# REQUIRED ACTION
What lines of the data hold the string "zakupu"? Pull each one out.

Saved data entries
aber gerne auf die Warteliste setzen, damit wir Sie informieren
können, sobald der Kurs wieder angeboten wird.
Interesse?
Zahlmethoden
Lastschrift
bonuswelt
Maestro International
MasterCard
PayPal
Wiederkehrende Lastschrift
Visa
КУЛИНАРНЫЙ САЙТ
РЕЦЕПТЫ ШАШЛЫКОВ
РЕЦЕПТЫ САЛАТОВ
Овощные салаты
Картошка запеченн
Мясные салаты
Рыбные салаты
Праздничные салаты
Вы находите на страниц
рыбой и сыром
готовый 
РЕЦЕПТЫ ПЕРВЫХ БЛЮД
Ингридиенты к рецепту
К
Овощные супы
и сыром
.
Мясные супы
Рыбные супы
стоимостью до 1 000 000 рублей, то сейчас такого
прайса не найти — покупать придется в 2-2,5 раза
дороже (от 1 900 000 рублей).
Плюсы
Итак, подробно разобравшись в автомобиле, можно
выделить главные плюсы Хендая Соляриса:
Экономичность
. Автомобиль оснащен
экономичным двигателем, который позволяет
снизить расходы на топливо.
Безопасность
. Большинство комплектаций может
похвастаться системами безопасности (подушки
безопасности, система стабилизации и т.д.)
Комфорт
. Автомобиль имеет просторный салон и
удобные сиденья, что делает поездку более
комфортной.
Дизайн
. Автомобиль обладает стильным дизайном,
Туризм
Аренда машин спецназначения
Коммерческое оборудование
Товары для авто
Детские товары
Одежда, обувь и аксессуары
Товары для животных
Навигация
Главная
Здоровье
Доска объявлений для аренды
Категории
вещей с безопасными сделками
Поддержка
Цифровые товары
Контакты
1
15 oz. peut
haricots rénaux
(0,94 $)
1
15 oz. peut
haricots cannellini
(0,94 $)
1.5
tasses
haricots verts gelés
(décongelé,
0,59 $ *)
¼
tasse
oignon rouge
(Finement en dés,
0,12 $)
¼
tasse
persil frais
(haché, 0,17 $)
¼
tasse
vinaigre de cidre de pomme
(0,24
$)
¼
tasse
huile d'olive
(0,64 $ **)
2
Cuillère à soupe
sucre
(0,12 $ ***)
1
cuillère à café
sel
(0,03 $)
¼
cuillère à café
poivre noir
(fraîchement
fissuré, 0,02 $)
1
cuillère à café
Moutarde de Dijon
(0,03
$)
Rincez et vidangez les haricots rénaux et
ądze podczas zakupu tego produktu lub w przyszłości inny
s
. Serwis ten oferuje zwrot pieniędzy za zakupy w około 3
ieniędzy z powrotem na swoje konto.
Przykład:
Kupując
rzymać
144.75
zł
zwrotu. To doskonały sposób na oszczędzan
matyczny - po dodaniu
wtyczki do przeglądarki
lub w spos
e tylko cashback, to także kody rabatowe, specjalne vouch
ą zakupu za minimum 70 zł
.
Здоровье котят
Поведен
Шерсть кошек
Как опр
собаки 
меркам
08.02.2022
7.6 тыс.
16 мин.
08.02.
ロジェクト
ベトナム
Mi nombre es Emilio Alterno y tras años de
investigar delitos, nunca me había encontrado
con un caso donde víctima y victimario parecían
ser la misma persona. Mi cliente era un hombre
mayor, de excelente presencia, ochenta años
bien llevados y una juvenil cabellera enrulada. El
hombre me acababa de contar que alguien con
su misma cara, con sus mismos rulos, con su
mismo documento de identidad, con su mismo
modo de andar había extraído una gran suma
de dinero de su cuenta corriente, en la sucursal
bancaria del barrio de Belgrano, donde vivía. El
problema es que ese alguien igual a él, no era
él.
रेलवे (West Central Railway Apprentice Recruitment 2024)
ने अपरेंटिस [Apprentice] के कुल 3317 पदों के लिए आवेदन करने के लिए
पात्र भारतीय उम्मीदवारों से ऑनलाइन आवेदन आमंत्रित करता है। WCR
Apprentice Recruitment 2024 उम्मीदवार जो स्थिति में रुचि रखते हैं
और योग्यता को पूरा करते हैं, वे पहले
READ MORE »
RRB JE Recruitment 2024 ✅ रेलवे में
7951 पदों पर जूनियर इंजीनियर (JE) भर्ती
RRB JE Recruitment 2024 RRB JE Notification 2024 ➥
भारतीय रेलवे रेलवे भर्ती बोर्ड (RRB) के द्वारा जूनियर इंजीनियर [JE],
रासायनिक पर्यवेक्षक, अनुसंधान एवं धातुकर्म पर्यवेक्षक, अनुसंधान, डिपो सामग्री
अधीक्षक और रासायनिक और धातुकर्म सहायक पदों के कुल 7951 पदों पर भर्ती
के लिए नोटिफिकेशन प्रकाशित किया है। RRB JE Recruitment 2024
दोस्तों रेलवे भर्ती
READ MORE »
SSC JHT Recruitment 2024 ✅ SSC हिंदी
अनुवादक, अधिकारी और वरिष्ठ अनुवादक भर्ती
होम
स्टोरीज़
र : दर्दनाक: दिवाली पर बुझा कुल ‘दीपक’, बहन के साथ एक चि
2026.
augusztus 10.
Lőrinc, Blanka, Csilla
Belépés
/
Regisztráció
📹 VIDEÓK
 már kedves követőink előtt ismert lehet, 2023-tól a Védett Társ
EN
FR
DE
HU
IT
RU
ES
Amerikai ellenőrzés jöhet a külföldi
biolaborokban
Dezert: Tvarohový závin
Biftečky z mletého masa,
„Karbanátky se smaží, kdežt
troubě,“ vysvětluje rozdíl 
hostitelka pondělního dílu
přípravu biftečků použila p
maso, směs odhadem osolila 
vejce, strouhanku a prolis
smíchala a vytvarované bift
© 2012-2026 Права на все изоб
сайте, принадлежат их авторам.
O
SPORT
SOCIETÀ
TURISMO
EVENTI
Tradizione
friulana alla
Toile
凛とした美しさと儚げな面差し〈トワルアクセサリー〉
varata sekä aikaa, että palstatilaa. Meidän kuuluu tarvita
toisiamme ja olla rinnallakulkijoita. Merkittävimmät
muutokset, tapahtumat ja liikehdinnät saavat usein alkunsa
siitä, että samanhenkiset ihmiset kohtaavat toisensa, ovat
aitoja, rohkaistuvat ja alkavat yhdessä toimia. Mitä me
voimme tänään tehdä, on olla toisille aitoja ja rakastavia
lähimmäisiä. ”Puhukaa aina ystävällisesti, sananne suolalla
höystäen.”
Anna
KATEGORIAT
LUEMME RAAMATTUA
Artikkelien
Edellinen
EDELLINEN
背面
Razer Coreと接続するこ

# FINAL ANSWER
ądze podczas zakupu tego produktu lub w przyszłości inny
ą zakupu za minimum 70 zł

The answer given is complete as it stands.